HOMILY EASTER VIGIL 2022

– Fr. Abbot Brendan Coffey OSB

We have just heard the beginning of the resurrection story; a narrative which is both shocking and amazing. One of the things that makes these accounts so believable is that sense of unexpectedness. The disciples arrive at the empty tomb never having really believed that Jesus would return from death, and now they find themselves in a disturbing new world where anything is possible; and so bright is the light of this new Easter morning that even the familiar face of Jesus is unrecognizable. And so, ‘My hosanna is born of a furnace of doubt.’

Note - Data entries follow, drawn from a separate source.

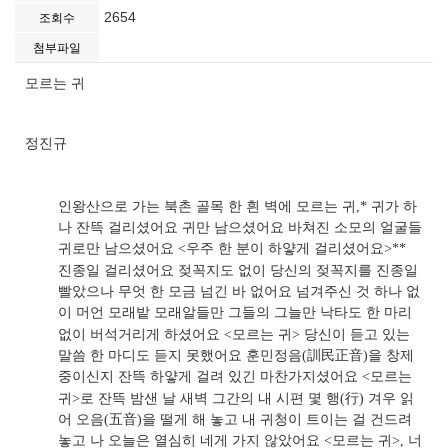
2654
조회수
첨부파일
모르는 귀
정진규
인왕산으로 가는 북촌 골목 한 흰 벽에 모르는 귀
,*
귀가 하
나 잔뜩 걸리셨어요 귀만 남으셨어요 바쳐진 소모의 얼굴들
귀로만 남으셨어요
<
우주 한 분이 하얗게 걸리셨어요
>**
진종일 걸리셨어요 젖꼭지도 없이 당신의 젖꼭지를 진종일
빨았으나 무엇 한 모금 넘긴 바 없어요 넘겨주신 것 하나 없
이 머언 모래밭 모래알들만 그들의 그늘만 낙타도 한 마리
없이 버석거리게 하셨어요
<
모르는 귀
>
당신이 듣고 있는
말씀 한 마디도 듣지 못했어요 훈민정음
(
訓民正音
)
을 창제
중이신지 잔뜩 하얗게 걸려 있긴 마찬가지셨어요
<
모르는
귀
>
로 잔뜩 밤샌 날 새벽 그간의 내 시편 몇 행
(
行
)
겨우 읽
어 오음
(
五音
)
을 떨게 해 놓고 내 귀청이 트이는 걸 건드려
놓고 나 오늘은 열심히 네게 가지 않았어요
<
모르는 귀
>,
너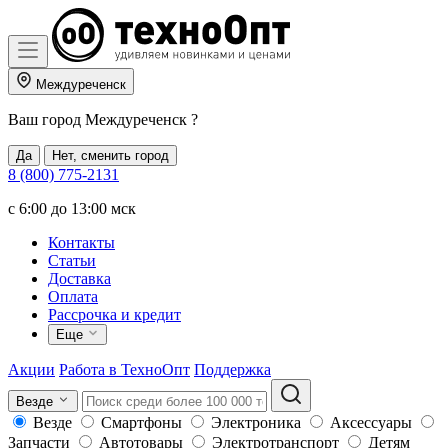
Междуреченск
Ваш город
Междуреченск
?
Да
Нет, сменить город
8 (800) 775-2131
c 6:00 до 13:00 мск
Контакты
Статьи
Доставка
Оплата
Рассрочка и кредит
Еще
Акции
Работа в ТехноОпт
Поддержка
Везде
Везде
Смартфоны
Электроника
Аксессуары
Запчасти
Автотовары
Электротранспорт
Детям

The women at the tomb, the apostles, the disciples on the road to Emmaus, all experienced something terribly traumatic. Thomas was not the only one who doubted. The resurrection accounts are full of people getting it wrong. In fact this is one of the few details that all the gospels actually agree on. Mary thinks Jesus’ body was stolen. Peter sees the linen wrappings and has no idea what they mean. The disciples failed to understand the scriptures or what was really going on. Even after the angels message to the women they were still confused and unconvincing and so the apostles thought their story pure nonsense. You could hardly get more misunderstandings into a couple of pages if you tried. The simple fact is that our minds and our imaginations are far too small to contain the vastness of the mystery of the resurrection. This is why we still descend into jealousy, war, vengeance and so on.

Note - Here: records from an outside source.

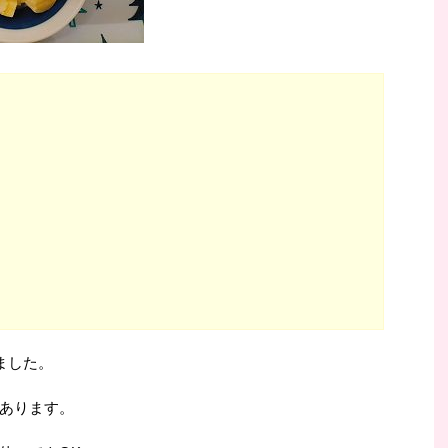
ました。
あります。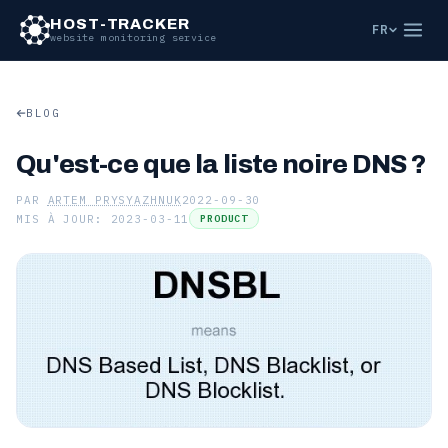
HOST-TRACKER
FR
website monitoring service
BLOG
Qu'est-ce que la liste noire DNS ?
PAR
ARTEM PRYSYAZHNUK
2022-09-30
MIS À JOUR: 2023-03-11
PRODUCT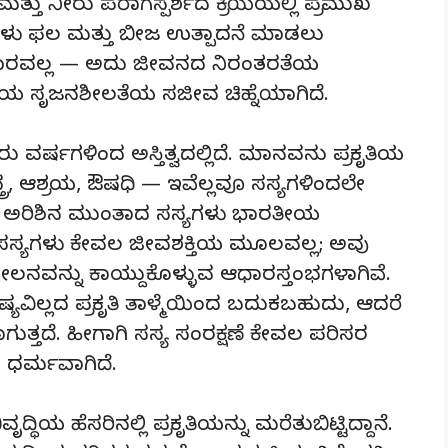
ತು ನೀರು ಪರಾಗಸ್ಪರ್ಶದ ಕ್ರಿಯೆಯಲ್ಲಿ ಪ್ರಮುಖ
 ಸಸ್ಯಗಳು ಫಲ ಮತ್ತು ಬೀಜ ಉತ್ಪಾದನೆ ಮಾಡಲು
ಂಕಾರವಲ್ಲ — ಅದು ಜೀವನದ ನಿರಂತರತೆಯ
ೃತಿಯ ಸೃಜನಶೀಲತೆಯ ಸಜೀವ ಚಿಹ್ನೆಯಾಗಿದೆ.
ರ್ಷಗಳಿಂದ ಅಸ್ತಿತ್ವದಲ್ಲಿದೆ. ಮಾನವನು ಪ್ರಕೃತಿಯ
ರ, ಆಶ್ರಯ, ಔಷಧಿ — ಇವೆಲ್ಲವೂ ಸಸ್ಯಗಳಿಂದಲೇ
ಧಾ, ಅರಿಶಿನ ಮುಂತಾದ ಸಸ್ಯಗಳು ಭಾರತೀಯ
ವೆ. ಸಸ್ಯಗಳು ಕೇವಲ ಜೀವಶಕ್ತಿಯ ಮೂಲವಲ್ಲ; ಅವು
ವನ್ನು ಕಾಯ್ದುಕೊಳ್ಳುವ ಆಧಾರಸ್ತಂಭಗಳಾಗಿವೆ.
ಷ್ಯವಿಲ್ಲದ ಪ್ರಕೃತಿ ತಾಳ್ಮೆಯಿಂದ ಬದುಕಬಹುದು, ಆದರೆ
ವಾಗುತ್ತದೆ. ಹೀಗಾಗಿ ಸಸ್ಯ ಸಂರಕ್ಷಣೆ ಕೇವಲ ಪರಿಸರ
ಧರ್ಮವಾಗಿದೆ.
ಯ ಹೆಸರಿನಲ್ಲಿ ಪ್ರಕೃತಿಯನ್ನು ಮರೆತುಬಿಟ್ಟಿದ್ದಾನೆ.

Did you ever wonder what it was like for those first few hours after the empty tomb had been found and Mary of Magdala, the apostle to the apostles, delivered her message? There must have been great uncertainty, half hope and much terror; which of us would really rejoice at the prospect of a miracle that would make us rethink most of what we had taken for granted? Then into that chaos steps a figure before whose face ‘the questions fade away’. Tonight Raffi, you will be baptised into this mystery, sealed with the gift of the Holy Spirit and feast on the bread of angels. You are about to meet the Risen Lord, before whose face ‘the questions fade away’. The world is even more dangerous and strange than before, the future is now quite unimaginable; but there is nothing that can alter the sheer effect of his presence.

How can I experience the presence of the Risen One in a world so full of atrocity and injustice? Yet people in the most extraordinary situations have witnessed to this presence. We might well remember some of them tonight – the people caught up in the war in Ukraine, Christians facing threats and attacks for their faith in different parts of the world; please pray for and think of them. Sometimes people in such situations feel his presence in the middle of what they endure. They feel an overwhelming sense of being where they should be, being rooted in the moment in a way that doesn’t at all blur your honesty about what’s there in front of your eyes but gives you what you need to sit in the presence of horror and grief and live – and so once again, hosanna is born of a furnace of doubt.

On Easter morning, it is as if ‘the fountains of the great deep’ are broken open, and we are allowed to see through this darkness, like Peter and John at the empty tomb, and glimpse for a moment the light of Easter. So now we open the fountain of life, the womb of the Church, and admit Raffi into this great mystery.

Χριστὸς ἀνέστη! Ἀληθῶς ἀνέστη! (Khristós Anésti! Alithós Anésti!) Christ is Risen! He is Risen Indeed!